In June 2010, pharmaceutical giant Pfizer voluntarily withdrew the acute myeloid leukemia (AML) drug Mylotarg® off the market over concerns of safety and the drug’s failure to extend survival time in patients [27]. A decade ago Mylotarg® was the first drug that was approved under the “accelerated approval” rules of the FDA. Such speedy FDA drug approvals under “special protocol assessments” are appraised on preliminary drug data and a promise by the company to follow up with more extensive clinical trials.
To overcome such inadequate clinical data, one option would be to utilize in-silico tools to predict the missing pharmacokinetic parameters thus giving us a better ability to estimate how these cancer drugs will act in the human body.

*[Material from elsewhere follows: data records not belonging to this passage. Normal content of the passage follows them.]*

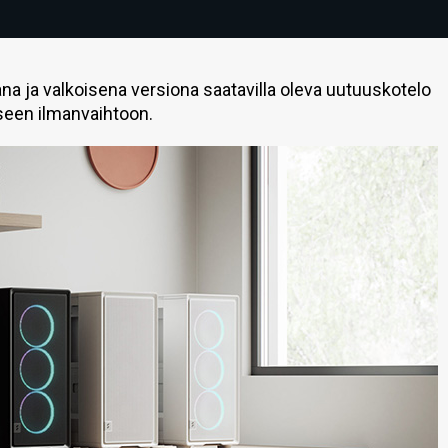
na ja valkoisena versiona saatavilla oleva uutuuskotelo
seen ilmanvaihtoon.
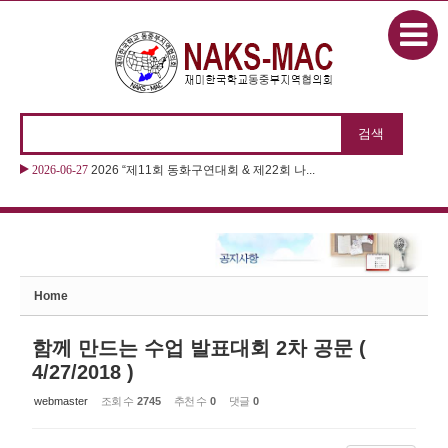
본문으로 바로가기
Sketchbook5, 스케치북5
2026-06-27
2026 “제11회 동화구연대회 & 제22회 나...
2026-06-27
2026 차세대 한국학교 교사 포럼 성료
Sketchbook5, 스케치북5
Home
함께 만드는 수업 발표대회 2차 공문 (
4/27/2018 )
webmaster
조회 수
2745
추천 수
0
댓글
0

Such tools available in commercial platforms such as KnowItAll® are able to predict the ADME/tox properties of drugs based on the compounds chemical structure [6–10]. We will report the results of such a task elsewhere.

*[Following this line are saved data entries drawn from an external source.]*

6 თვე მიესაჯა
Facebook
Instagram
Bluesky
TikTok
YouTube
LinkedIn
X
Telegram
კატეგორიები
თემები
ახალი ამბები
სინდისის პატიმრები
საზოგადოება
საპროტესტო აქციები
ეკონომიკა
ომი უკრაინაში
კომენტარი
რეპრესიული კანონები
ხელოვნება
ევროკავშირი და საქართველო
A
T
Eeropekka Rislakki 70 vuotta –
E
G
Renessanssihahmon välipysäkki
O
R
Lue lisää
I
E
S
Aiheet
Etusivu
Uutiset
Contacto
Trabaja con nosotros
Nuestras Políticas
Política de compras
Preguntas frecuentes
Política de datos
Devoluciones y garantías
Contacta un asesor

A second option is to develop a freely-accessible online database where clinicians, researchers, and healthcare providers can add real-world data for future healthcare research and analytics. This will address the reporting challenges seen with the prescription inserts and will provide better therapeutic dosing strategies resulting in a higher quality care to beneficiaries. The implementation of the web application is currently under development. We are in the process to allow the browsing of the database, the loading of the new compounds, and the modification of the evidence attributions available to each user. The initial browsing of the database is currently available online -http://annotation.dbi.udel.edu/CancerDB/.
Acknowledgments
This research was supported by grant number 2 P2O RR016472-10 from the National Center for Research Resources (NCRR), a component of the National Institutes of Health (NIH). This IDeA Network of Biomedical Research Excellence (INBRE) grant to the state of Delaware was obtained under the leadership of the University of Delaware, and the authors sincerely appreciate their efforts. Additionally, J.M.W. acknowledges the receipt of an Undergraduate Tuition Scholarship from the NASA Grant NNG05GO92H Delaware Space Grant College and Fellowship Program.
Biographies
Ghada J. Alabed and Jordan M. Wheatley were Wesley College Biology majors who completed this undergraduate project as part of their Senior Research Capstone Experience. This project was mentored by Dr. Malcolm J. D’Souza, Professor of Chemistry, Wesley College. Both undergraduates received INBRE supported Undergraduate Research Assistantships in the Directed Research Program in Chemistry at Wesley. Additionally, Jordan received an Undergraduate Tuition Scholarship through the NASA funded Delaware Space Grant Consortium program at the University of Delaware. In April 2010, this project was one of just 60 from across the USA that was chosen to be showcased as a poster at the 2010 Council of Undergraduate Research (CUR) Posters on the Hill event.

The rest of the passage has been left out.